Headshot portrait of David A. Stevens - Professor of Medicine, Emeritus
Bio-X Affiliated Faculty

Dr. Stevens's group studies the biology, immunology, epidemiology and therapy of fungal infections. They are using molecular fingerprinting systems applied to the genomes of Candida species to develop tools to allow typing and differentiation of clinical isolates and for epidemiological and taxonomic purposes. Fungal signatures are sought in development of rapid and sensitive diagnostic techniques. Animal models are developed and used to study differences in virulence in fungal strains, their biochemical characterization and interaction with host defenses, particularly the role of therapy with recombinant cytokines and other immunomodulators, and preclinical studies of diagnosis. The infections most intensively investigated, with respect to pathogenesis or therapy, are pulmonary and disseminated aspergillosis, coccidioidal meningitis and pulmonary blastomycosis. The laboratory is working on development of vaccines against Coccidioides and Aspergillus.
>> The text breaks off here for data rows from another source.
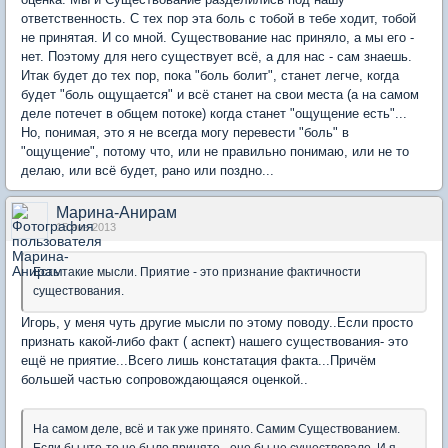
ответственность. С тех пор эта боль с тобой в тебе ходит, тобой
не принятая. И со мной. Существование нас приняло, а мы его -
нет. Поэтому для него существует всё, а для нас - сам знаешь.
Итак будет до тех пор, пока "боль болит", станет легче, когда
будет "боль ощущается" и всё станет на свои места (а на самом
деле потечет в общем потоке) когда станет "ощущение есть"...
Но, понимая, это я не всегда могу перевести "боль" в
"ощущение", потому что, или не правильно понимаю, или не то
делаю, или всё будет, рано или поздно...
Марина-Анирам
15 янв 2013
Есть такие мысли. Приятие - это признание фактичности
существования.
Игорь, у меня чуть другие мысли по этому поводу..Если просто
признать какой-либо факт ( аспект) нашего существования- это
ещё не приятие...Всего лишь констатация факта...Причём
большей частью сопровождающаяся оценкой..
На самом деле, всё и так уже принято. Самим Существованием.
Если бы что-то не было принято - оно бы не существовало. И я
The chemotherapy of fungal infection is also under study including the evaluation of agents in vitro, and for their efficacy, pharmacology, and toxicology in animal models and in human disease. The laboratory is, in addition, a clinical reference laboratory for fungal and actinomycete susceptibility testing, and body fluid antifungal drug concentration determinations, for hospitals in the area. In collaborations with Latin America, the researchers are involved in the study of paracoccidioidomycosis. Mammalian estradiol influence on Paracoccidioides pathogenesis is being investigated by focusing on the block of morphogenetic transformation and the role of the fungal estradiol-binding protein. Paracoccidioides gene expression during morphogenesis, and the events in hormone-mediated block, are under study with DNA microarray technology.